The greatest impediment to free intercourse between nations is neither distance nor the differences of mental habits, nor the opposition of national interests; it is simply the imperfect manner in which languages are usually acquired, and the lazy contentment of mankind with a low degree of attainment in a foreign tongue when a much higher degree of attainment would be necessary to any efficient interchange of ideas.

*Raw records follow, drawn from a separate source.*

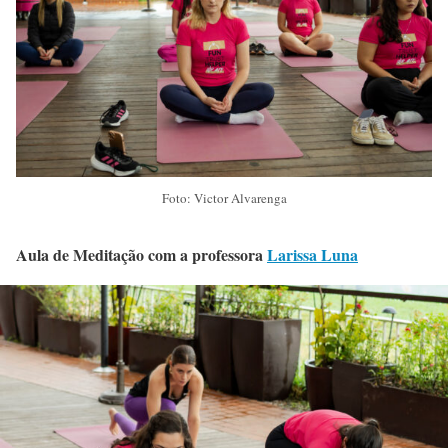
Foto: Victor Alvarenga
Aula de Meditação com a professora
Larissa Luna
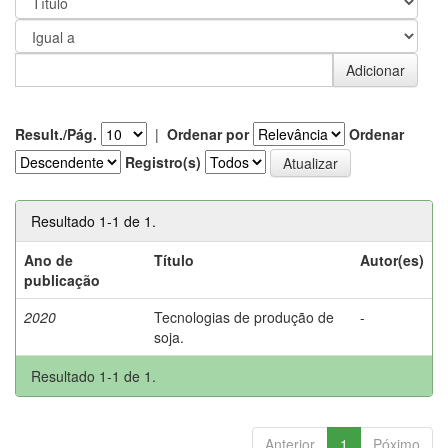
Result./Pág.
|
Ordenar por
Ordenar
Registro(s)
Resultado 1-1 de 1.
Ano de
Título
Autor(es)
publicação
2020
Tecnologias de produção de
-
soja.
Resultado 1-1 de 1.
Anterior
1
Póximo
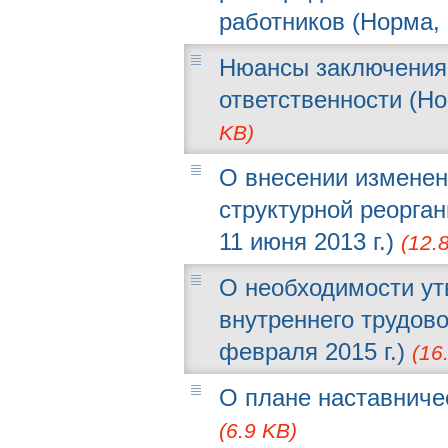
работников (Норма, N
Нюансы заключения 
ответственности (Но
KB)
О внесении изменен
структурной реорган
11 июня 2013 г.)
(12.
О необходимости ут
внутреннего трудово
февраля 2015 г.)
(16
О плане наставничес
(6.9 KB)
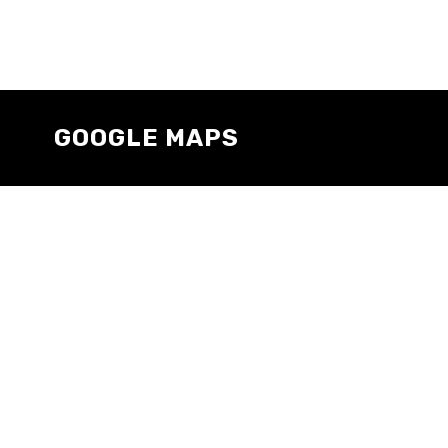
GOOGLE MAPS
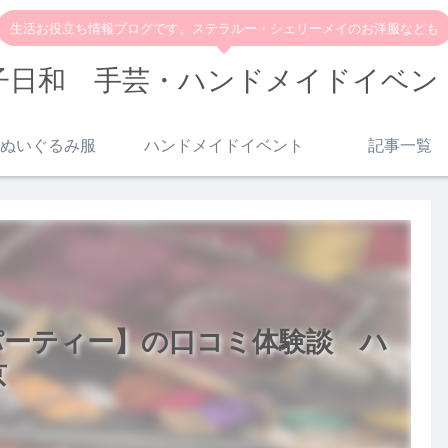
生活お役立ち情報ブログです。ステラルー・シェリーメイのお洋服なども
子日和 手芸・ハンドメイドイベン
ぬいぐるみ服
ハンドメイドイベント
記事一覧
パーティー】の口コミ体験談 ハ
京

It seems probable that much of the future happiness of humanity will depend upon a determination to learn foreign languages more thoroughly. International ill-will is the parent of innumerable evils. From the intellectual point of view it is a great evil, because it narrows our range of ideas and deprives us of light from foreign thinkers. From the commercial point of view it is an evil, because it leads a nation to deny itself conveniences in order to avoid the dreaded result of doing good to another country. From the political point of view it is an enormous evil, because it leads nations to make war upon each other and to inflict and endure all the horrors, the miseries, the impoverishment of war rather than make some little concession on one side or on both sides that would have been made with little difficulty if the spirit of the two countries had been more friendly. May we not believe that a more general spirit of friendliness would result from more personal intercourse, and that this would be the consequence of more thorough linguistic acquirement?

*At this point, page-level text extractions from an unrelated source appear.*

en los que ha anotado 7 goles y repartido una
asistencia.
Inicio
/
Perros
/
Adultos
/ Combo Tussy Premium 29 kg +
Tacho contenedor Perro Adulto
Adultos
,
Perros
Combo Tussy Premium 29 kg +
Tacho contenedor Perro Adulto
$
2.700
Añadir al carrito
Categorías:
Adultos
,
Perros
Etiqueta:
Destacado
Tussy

It has always seemed to me an inexpressible misfortune to the French that they should not be better acquainted with English literature; and this not simply from the literary point of view, but because on so many questions that interest active minds in France it would be such an advantage to those minds to be able to see how those questions have appeared to men bred in a different and a calmer atmosphere. If the French read English easily they might often avoid (without ceasing to be national) many of those errors that result from seeing things only from a single point of view. I know a few intelligent Frenchmen who do read our most thoughtful writers in the original, and I can see what a gain this enlarged experience has been to them. On the other hand, it is certain that good French literature may have an excellent effect on the literary training of an Englishman. The careful study of that clear, concise, and moderate French writing which is the most perfect flower of the cultivated national mind has been most beneficial to some English writers, by making them less clumsy, less tedious, less verbose.

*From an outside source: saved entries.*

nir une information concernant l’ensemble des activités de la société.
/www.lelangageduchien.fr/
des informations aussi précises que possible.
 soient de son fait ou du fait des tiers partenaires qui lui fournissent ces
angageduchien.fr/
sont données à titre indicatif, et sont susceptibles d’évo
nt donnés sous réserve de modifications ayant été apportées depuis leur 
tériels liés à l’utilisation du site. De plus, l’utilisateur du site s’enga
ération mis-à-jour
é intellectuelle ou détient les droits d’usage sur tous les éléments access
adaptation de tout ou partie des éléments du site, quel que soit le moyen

Of commercial affairs it would be presumptuous in me to say much, but no one disputes that international commerce is a benefit, and that it would not be possible without a class of men who are acquainted with foreign languages. On this class of men, be they merchants or corresponding clerks, the commercial intercourse between nations must depend. I find it stated by foreign tradesmen that if they were better acquainted with the English language much trade that now escapes them might be made to pass through their hands. I have myself often observed, on a small scale, that transactions of an international character have taken place because one of the parties happened to know the language of the other, when they would certainly not have taken place if it had been necessary to make them through an agent or an interpreter.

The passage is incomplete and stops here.